── LISTED ENTRIES ──

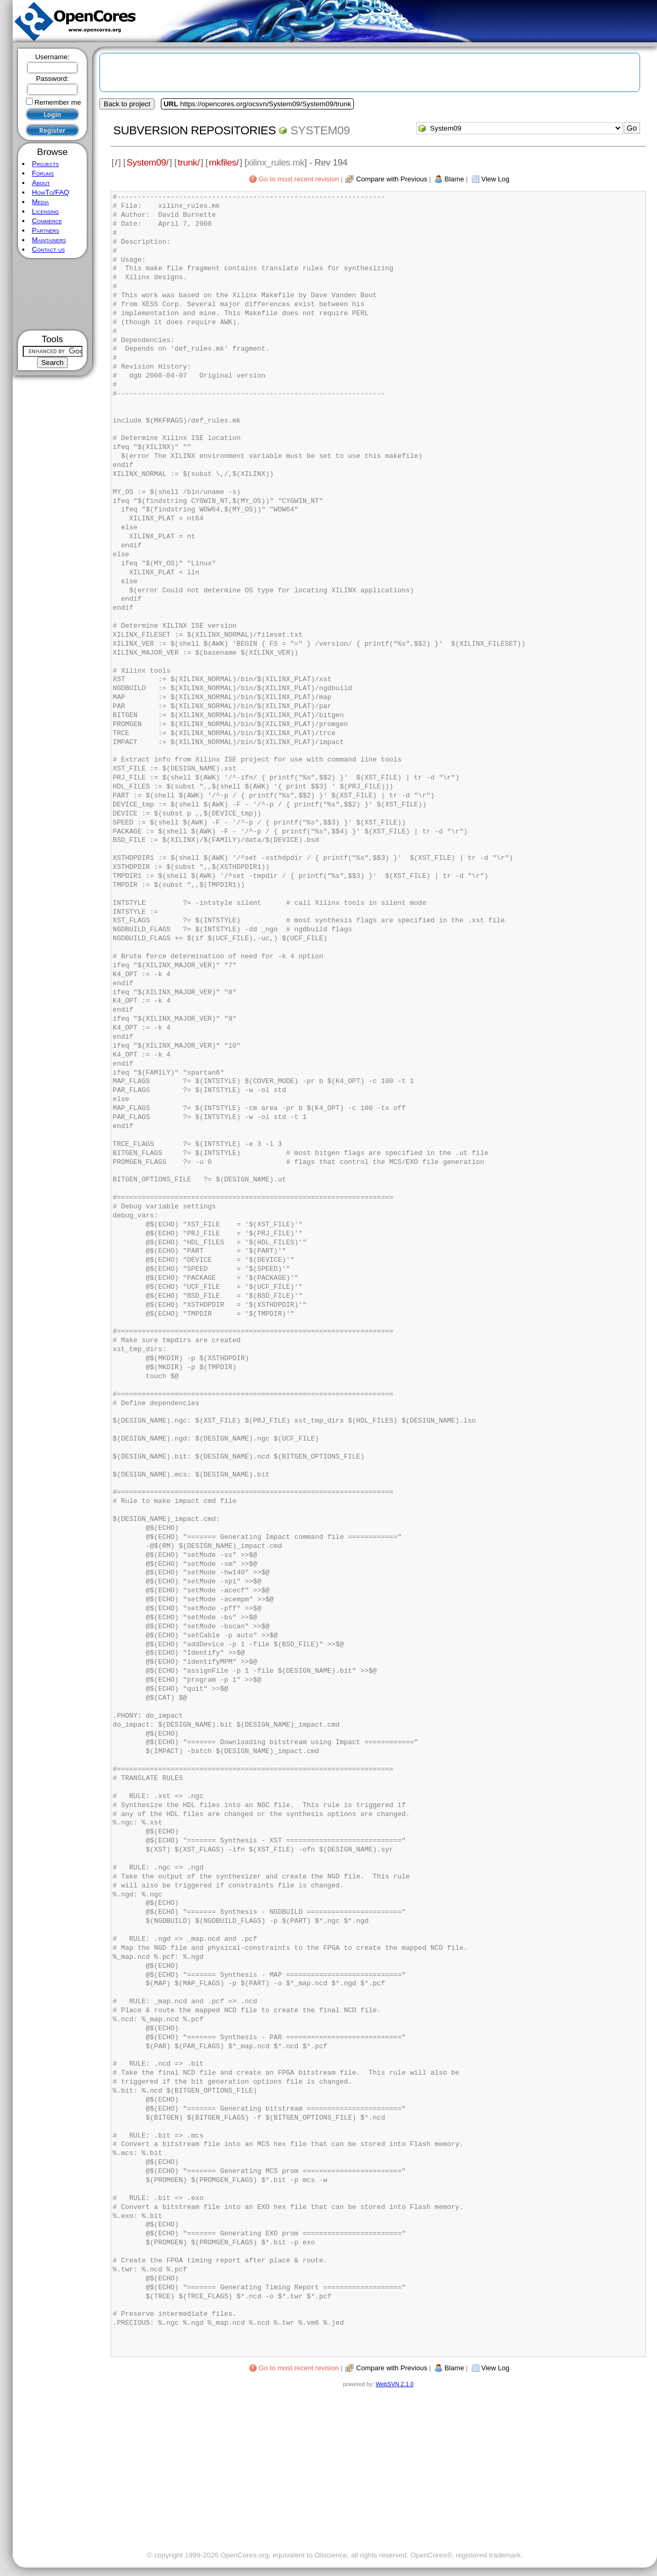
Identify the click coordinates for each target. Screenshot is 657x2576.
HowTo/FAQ (50, 192)
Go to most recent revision (299, 179)
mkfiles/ (224, 162)
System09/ (147, 162)
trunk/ (188, 162)
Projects (45, 164)
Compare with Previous (391, 179)
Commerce (47, 221)
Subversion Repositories (194, 130)
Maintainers (49, 240)
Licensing (45, 211)
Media (40, 202)
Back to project (127, 104)
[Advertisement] (53, 294)
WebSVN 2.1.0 (394, 2384)
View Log (495, 179)
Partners (45, 230)
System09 (320, 130)
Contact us (48, 249)
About (41, 183)
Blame (454, 179)
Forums (43, 173)
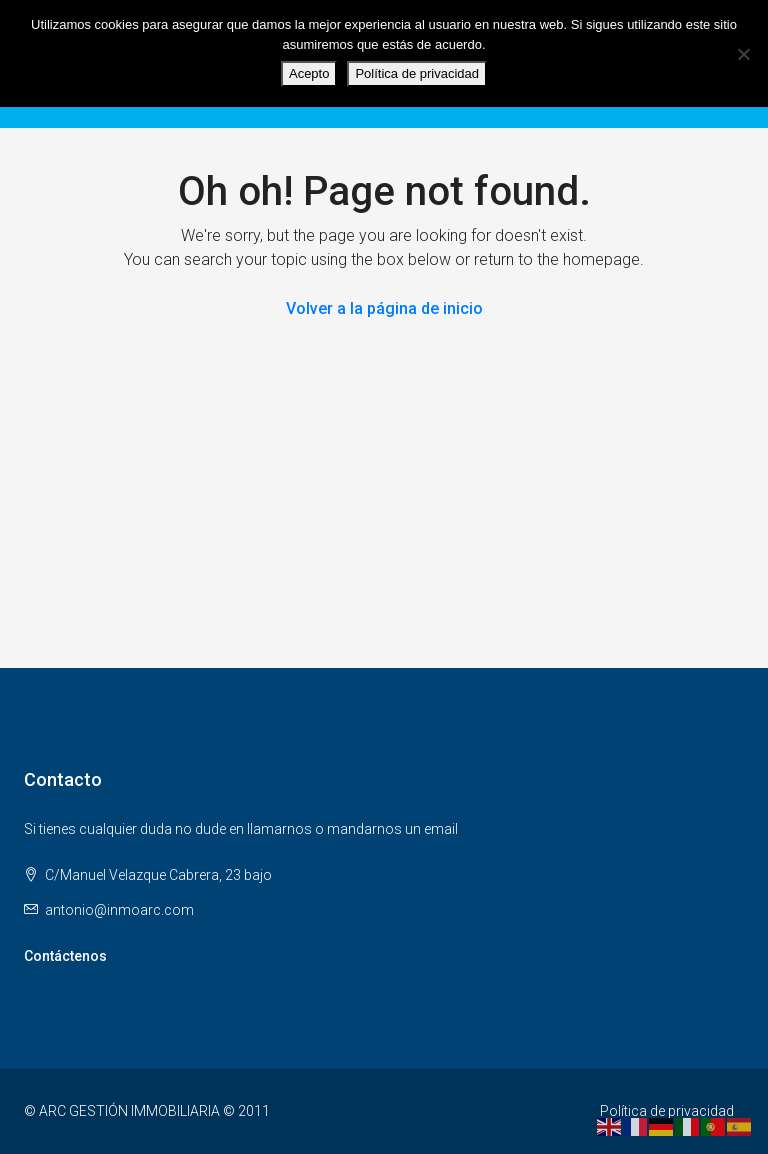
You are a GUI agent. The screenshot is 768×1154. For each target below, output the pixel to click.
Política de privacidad (667, 1111)
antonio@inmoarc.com (119, 910)
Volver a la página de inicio (384, 308)
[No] (743, 54)
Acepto (309, 73)
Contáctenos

───

Both the line above containing "System09/ (147, 162)" and the line containing "antonio@inmoarc.com (119, 910)" belong in the copy, along with every line between them; print these exactly and omit the pictures.

* _ANSWER SECTION_:
System09/ (147, 162)
trunk/ (188, 162)
Projects (45, 164)
Compare with Previous (391, 179)
Commerce (47, 221)
Subversion Repositories (194, 130)
Maintainers (49, 240)
Licensing (45, 211)
Media (40, 202)
Back to project (127, 104)
[Advertisement] (53, 294)
WebSVN 2.1.0 (394, 2384)
View Log (495, 179)
Partners (45, 230)
System09 (320, 130)
Contact us (48, 249)
About (41, 183)
Blame (454, 179)
Forums (43, 173)
You are a GUI agent. The screenshot is 768×1154. For each target below, output the pixel to click.
Política de privacidad (667, 1111)
antonio@inmoarc.com (119, 910)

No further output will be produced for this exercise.